A questão é que muitas ações que fazemos e que presenciamos, senão a maioria delas, vêm desses conteúdos inconscientes.

Quanto maior for a inconsciência, o não conhecimento desses conteúdos profundos, maior serão o atos que virão dessas emoções, sentimentos, memórias, desejos e etc. Na psicologia utilizamos o termo projeção (já abordei este conceito em outros posts) para explicar o funcionamento desses mecanismos inconscientes.

Por exemplo, quando você projeta no outro aquilo que você não gosta em você ou não admite que exista em você. Podemos observar isso em atos simples como “não gosto de tal pessoa porque ela é autoritária”, assim como “vamos matar os homossexuais, os cristãos, judeus, os bandidos ou vamos inicar uma guerra seja por poder ou porque não concordamos com as atiudes daquele povo”.

O que de fato EU sinto e o que a sociedade “sente por mim”?

Precisamos integrar todos os aspectos que nos compõe. Não podemos ser totalmente bons porque a maldade também existe em nós, mas podemos reconhecer os aspectos da maldade, ter consciência deles e com isso aprender a escolher caminhos mais saudáveis, construtivos e com menos danos a nós e aos outros. Se os aspectos inconscientes estiverem no comando de um presidente por exemplo, podemos viver catástrofes inimagináveis, como foi o Holocauto por exemplo.

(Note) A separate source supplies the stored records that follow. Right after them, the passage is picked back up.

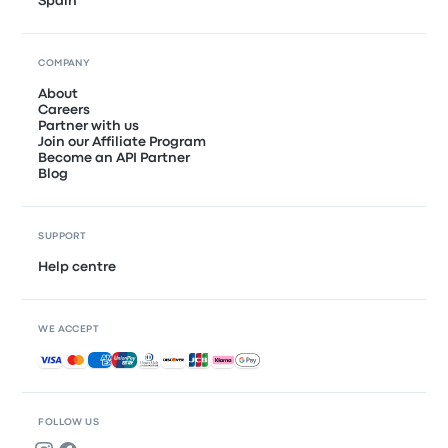
Spain
COMPANY
About
Careers
Partner with us
Join our Affiliate Program
Become an API Partner
Blog
SUPPORT
Help centre
WE ACCEPT
Accepted payments
FOLLOW US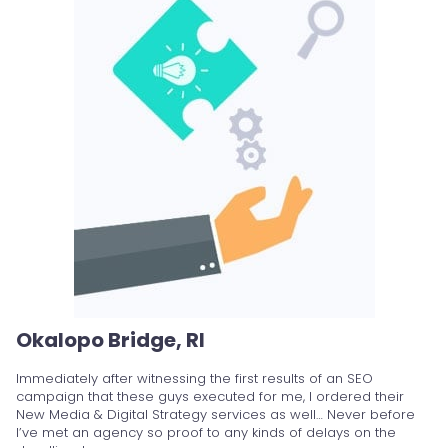
Okalopo Bridge, RI
Immediately after witnessing the first results of an SEO
campaign that these guys executed for me, I ordered their
New Media & Digital Strategy services as well… Never before
I’ve met an agency so proof to any kinds of delays on the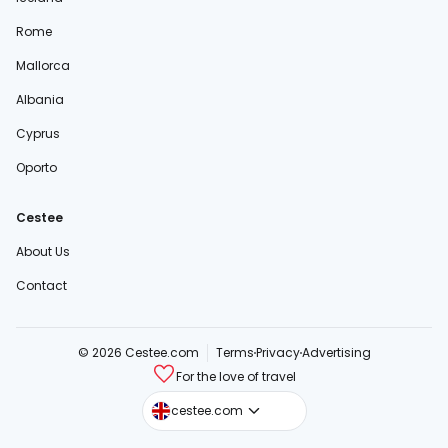
Rome
Mallorca
Albania
Cyprus
Oporto
Cestee
About Us
Contact
© 2026 Cestee.com
Terms
Privacy
Advertising
For the love of travel
cestee.sk
cestee.com
cestee.pl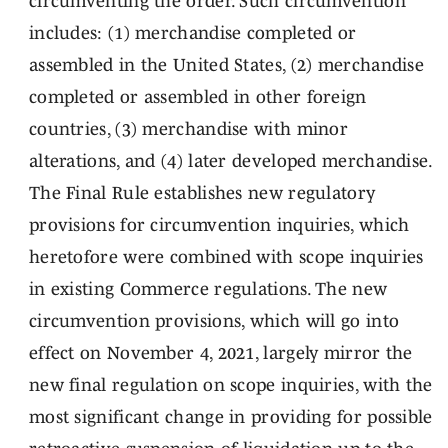
circumventing the order. Such circumvention
includes: (1) merchandise completed or
assembled in the United States, (2) merchandise
completed or assembled in other foreign
countries, (3) merchandise with minor
alterations, and (4) later developed merchandise.
The Final Rule establishes new regulatory
provisions for circumvention inquiries, which
heretofore were combined with scope inquiries
in existing Commerce regulations. The new
circumvention provisions, which will go into
effect on November 4, 2021, largely mirror the
new final regulation on scope inquiries, with the
most significant change in providing for possible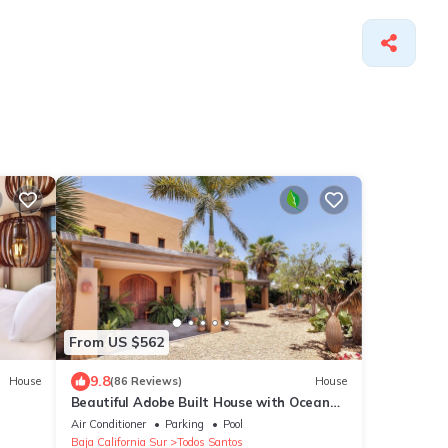
From US $562
9.8
House
(86 Reviews)
House
Beautiful Adobe Built House with Ocean
View, Solar Heated Pool, and Great
Air Conditioner
Parking
Pool
Garden
Baja California Sur
Todos Santos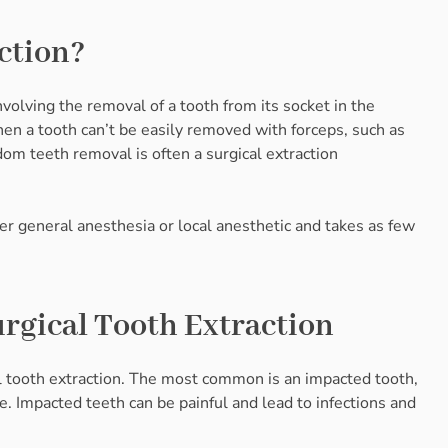
ction?
nvolving the removal of a tooth from its socket in the
hen a tooth can’t be easily removed with forceps, such as
om teeth removal is often a surgical extraction
r general anesthesia or local anesthetic and takes as few
gical Tooth Extraction
l tooth extraction. The most common is an impacted tooth,
. Impacted teeth can be painful and lead to infections and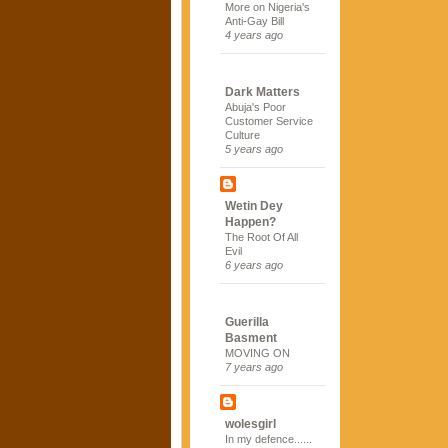
More on Nigeria's
Anti-Gay Bill
4 years ago
Dark Matters
Abuja's Poor
Customer Service
Culture
5 years ago
Wetin Dey
Happen?
The Root Of All
Evil
6 years ago
Guerilla
Basment
MOVING ON
7 years ago
wolesgirl
In my defence......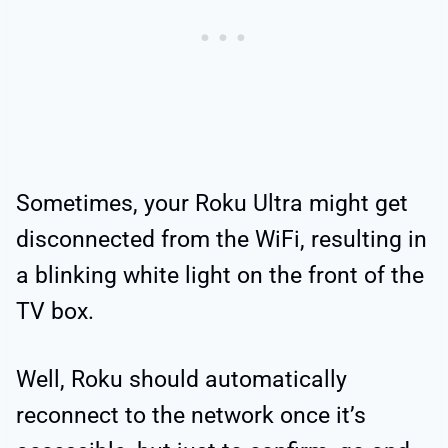
Sometimes, your Roku Ultra might get
disconnected from the WiFi, resulting in
a blinking white light on the front of the
TV box.
Well, Roku should automatically
reconnect to the network once it’s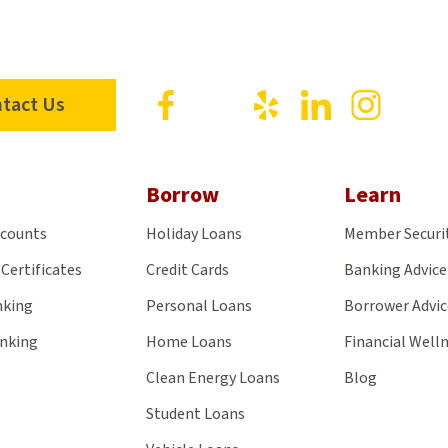
Visit
Visit
Visit
Visit
Visit
tact Us
us
us
us
us
us
on
on
on
on
on
Facebook
X
Yelp
LinkedIn
Insta
Borrow
Learn
ccounts
Holiday Loans
Member Securi
Certificates
Credit Cards
Banking Advice
nking
Personal Loans
Borrower Advic
anking
Home Loans
Financial Well
Clean Energy Loans
Blog
Student Loans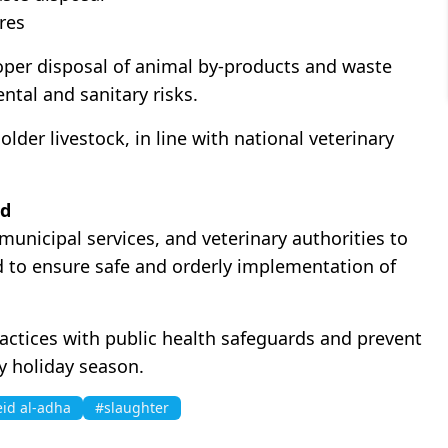
res
roper disposal of animal by-products and waste
ntal and sanitary risks.
older livestock, in line with national veterinary
od
municipal services, and veterinary authorities to
d to ensure safe and orderly implementation of
practices with public health safeguards and prevent
y holiday season.
eid al-adha
#slaughter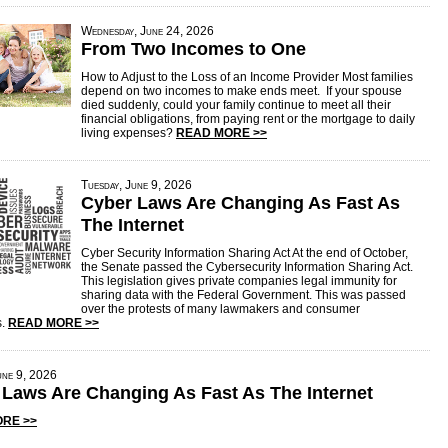
Wednesday, June 24, 2026
From Two Incomes to One
How to Adjust to the Loss of an Income Provider Most families
depend on two incomes to make ends meet. If your spouse
died suddenly, could your family continue to meet all their
financial obligations, from paying rent or the mortgage to daily
living expenses?
READ MORE >>
Tuesday, June 9, 2026
Cyber Laws Are Changing As Fast As
The Internet
Cyber Security Information Sharing Act At the end of October,
the Senate passed the Cybersecurity Information Sharing Act.
This legislation gives private companies legal immunity for
sharing data with the Federal Government. This was passed
over the protests of many lawmakers and consumer
s.
READ MORE >>
une 9, 2026
 Laws Are Changing As Fast As The Internet
RE >>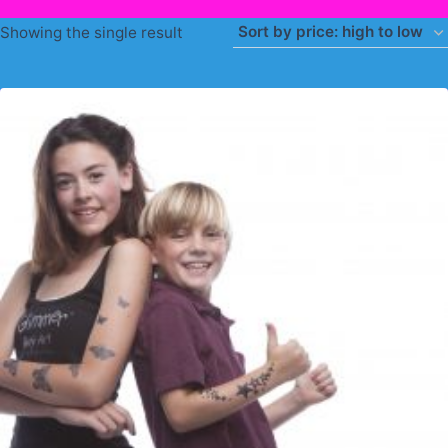
Showing the single result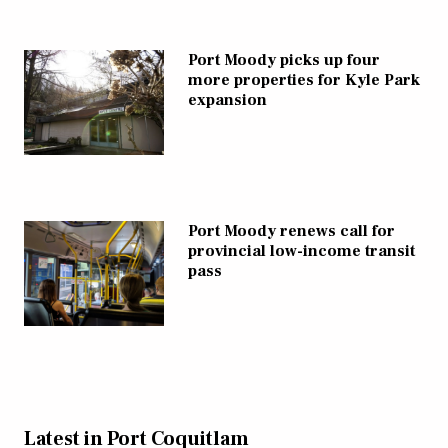
Port Moody picks up four
more properties for Kyle Park
expansion
Port Moody renews call for
provincial low-income transit
pass
Latest in Port Coquitlam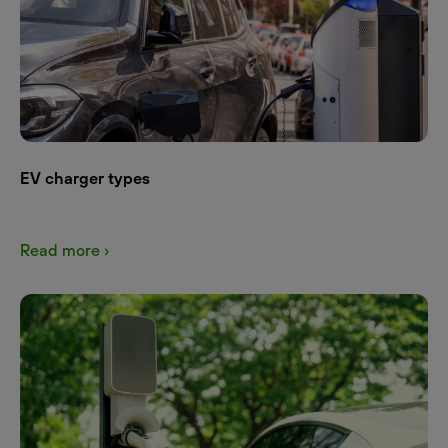
EV charger types
Read more ›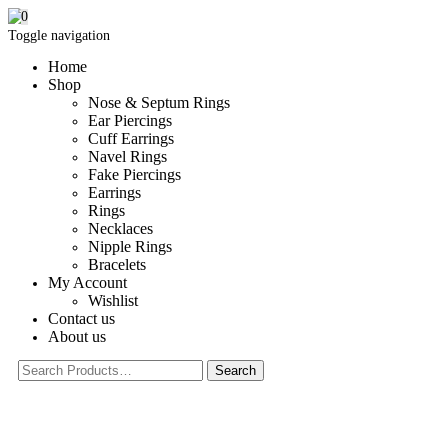
0
Toggle navigation
Home
Shop
Nose & Septum Rings
Ear Piercings
Cuff Earrings
Navel Rings
Fake Piercings
Earrings
Rings
Necklaces
Nipple Rings
Bracelets
My Account
Wishlist
Contact us
About us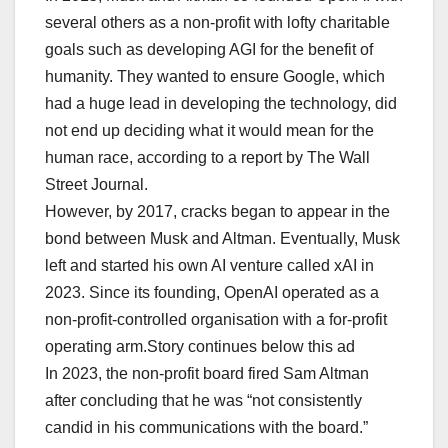
several others as a non-profit with lofty charitable
goals such as developing AGI for the benefit of
humanity. They wanted to ensure Google, which
had a huge lead in developing the technology, did
not end up deciding what it would mean for the
human race, according to a report by The Wall
Street Journal.
However, by 2017, cracks began to appear in the
bond between Musk and Altman. Eventually, Musk
left and started his own AI venture called xAI in
2023. Since its founding, OpenAI operated as a
non-profit-controlled organisation with a for-profit
operating arm.Story continues below this ad
In 2023, the non-profit board fired Sam Altman
after concluding that he was “not consistently
candid in his communications with the board.”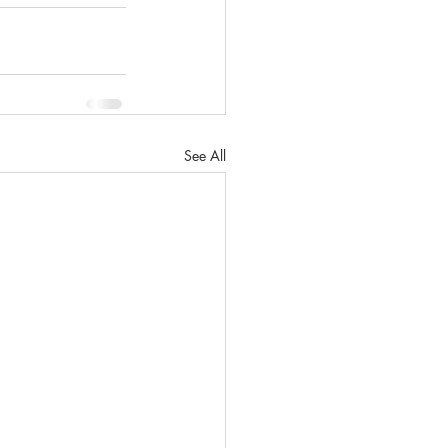
See All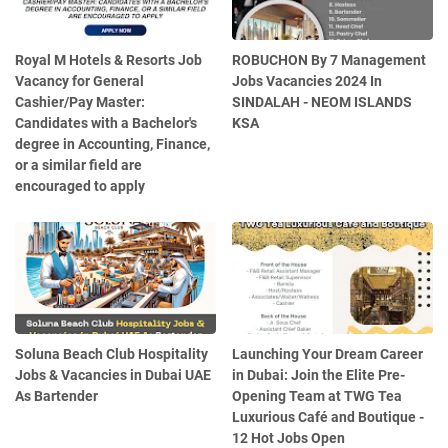
Royal M Hotels & Resorts Job
ROBUCHON By 7 Management
Vacancy for General
Jobs Vacancies 2024 In
Cashier/Pay Master:
SINDALAH - NEOM ISLANDS
Candidates with a Bachelor's
KSA
degree in Accounting, Finance,
or a similar field are
encouraged to apply
Soluna Beach Club Hospitality
Launching Your Dream Career
Jobs & Vacancies in Dubai UAE
in Dubai: Join the Elite Pre-
As Bartender
Opening Team at TWG Tea
Luxurious Café and Boutique -
12 Hot Jobs Open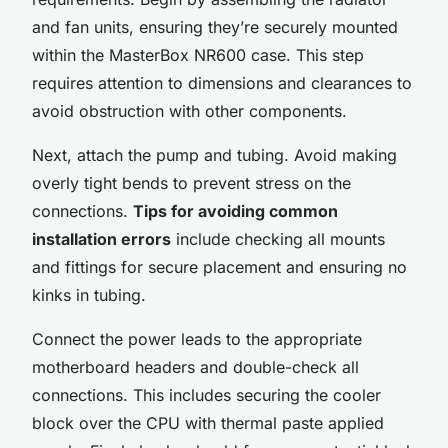
and fan units, ensuring they’re securely mounted
within the MasterBox NR600 case. This step
requires attention to dimensions and clearances to
avoid obstruction with other components.
Next, attach the pump and tubing. Avoid making
overly tight bends to prevent stress on the
connections.
Tips for avoiding common
installation errors
include checking all mounts
and fittings for secure placement and ensuring no
kinks in tubing.
Connect the power leads to the appropriate
motherboard headers and double-check all
connections. This includes securing the cooler
block over the CPU with thermal paste applied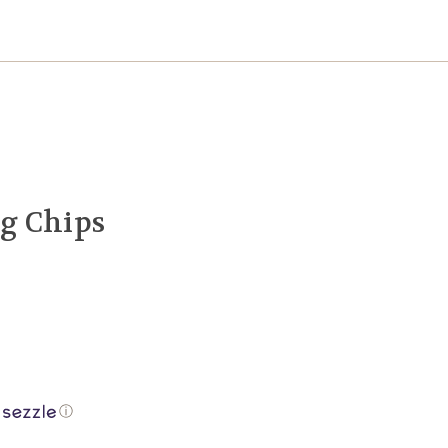
g Chips
ⓘ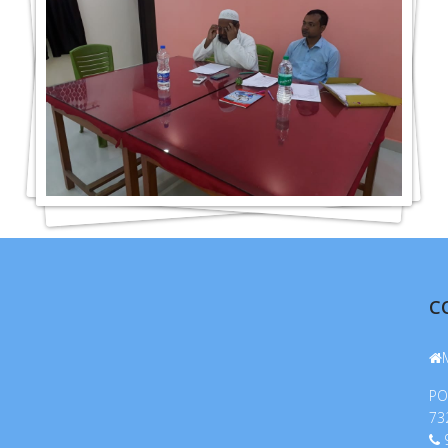
C
PO
73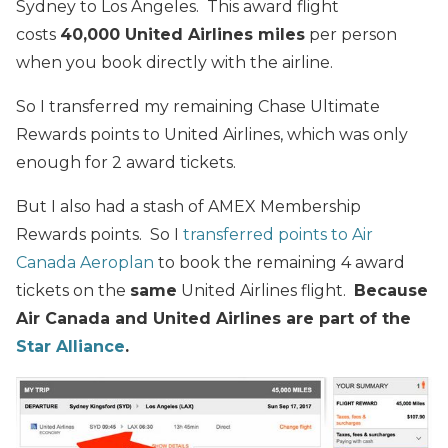
Sydney to Los Angeles. This award flight
costs
40,000 United Airlines miles
per person
when you book directly with the airline.
So I transferred my remaining Chase Ultimate
Rewards points to United Airlines, which was only
enough for 2 award tickets.
But I also had a stash of AMEX Membership
Rewards points. So I
transferred points to Air
Canada Aeroplan
to book the remaining 4 award
tickets on the
same
United Airlines flight.
Because
Air Canada and United Airlines are part of the
Star Alliance
.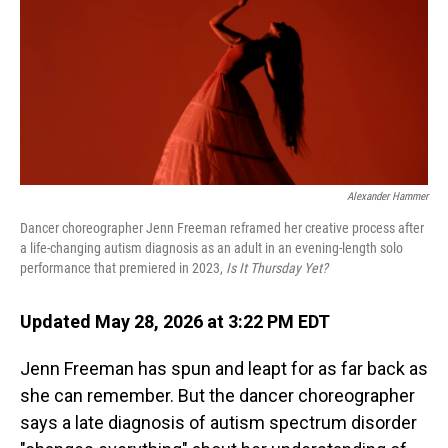
Alexander Hammer
Dancer choreographer Jenn Freeman reframed her creative process after
a life-changing autism diagnosis as an adult in an evening-length solo
performance that premiered in 2023,
Is It Thursday Yet?
Updated May 28, 2026 at 3:22 PM EDT
Jenn Freeman has spun and leapt for as far back as
she can remember. But the dancer choreographer
says a late diagnosis of autism spectrum disorder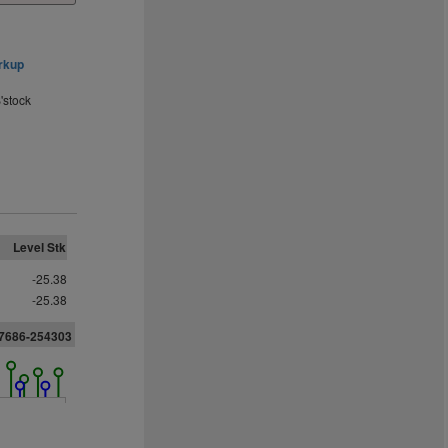
rkup
'stock
Level Stk
-25.38
-25.38
27686-254303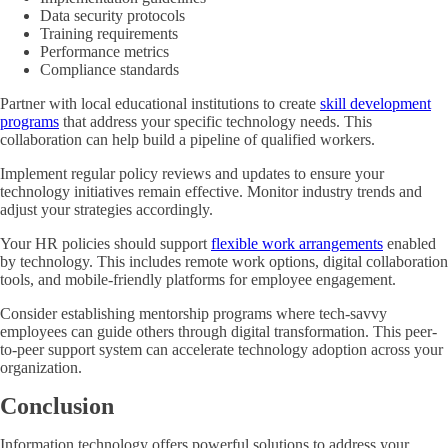
Data security protocols
Training requirements
Performance metrics
Compliance standards
Partner with local educational institutions to create
skill development
programs
that address your specific technology needs. This
collaboration can help build a pipeline of qualified workers.
Implement regular policy reviews and updates to ensure your
technology initiatives remain effective. Monitor industry trends and
adjust your strategies accordingly.
Your HR policies should support
flexible work arrangements
enabled
by technology. This includes remote work options, digital collaboration
tools, and mobile-friendly platforms for employee engagement.
Consider establishing mentorship programs where tech-savvy
employees can guide others through digital transformation. This peer-
to-peer support system can accelerate technology adoption across your
organization.
Conclusion
Information technology offers powerful solutions to address your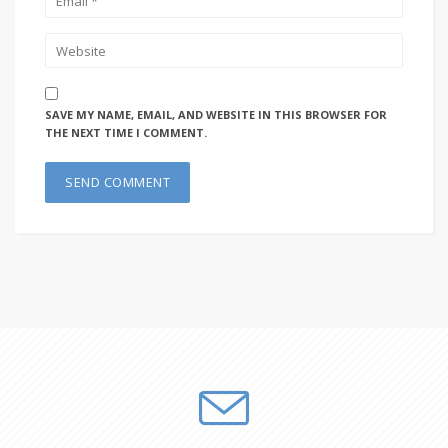
SAVE MY NAME, EMAIL, AND WEBSITE IN THIS BROWSER FOR
THE NEXT TIME I COMMENT.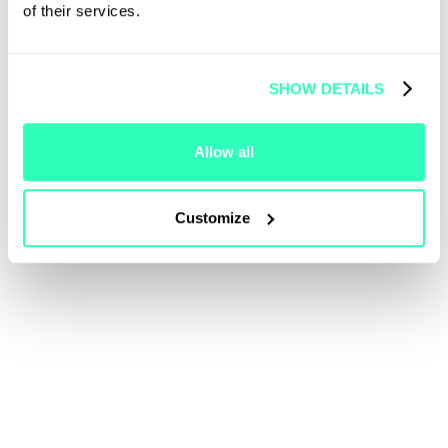
of their services.
SHOW DETAILS
Allow all
Customize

As pessoas se perguntam como um homem influênciou toda uma nação. Exatamente porque todos nós temos todas as emoções como medo, aflição, desejo de vingança, inveja, necessidade de poder, autoritarismo etc… Um povo inconsciente acaba se tornando alvo de manobras de líderes fortes em sua personalidade, o que não significa que esses líderes estejam conscientes dos aspectos emocionais individuais e coletivos que estão em jogo o tempo todo.

Sem consciência permanecemos por anos, meses, séculos num ciclo vicioso repetitivo, afastando de nossa consciência muitos elementos fundamentais ao processo de amadurecimento emocional, que vem da capacidade de integrar tudo o que julgamos ser bom ou ruim. Esse é o caminho para uma civilização mais evoluída. Já estamos caminhando a passas largos no quesito informação e tecnologia, porém estamos a anos luz de um conhecimento psicológico que nos dê uma base de construção de um mundo e humanidade mais integrada e harmônica, menos conflituosa e destrutiva.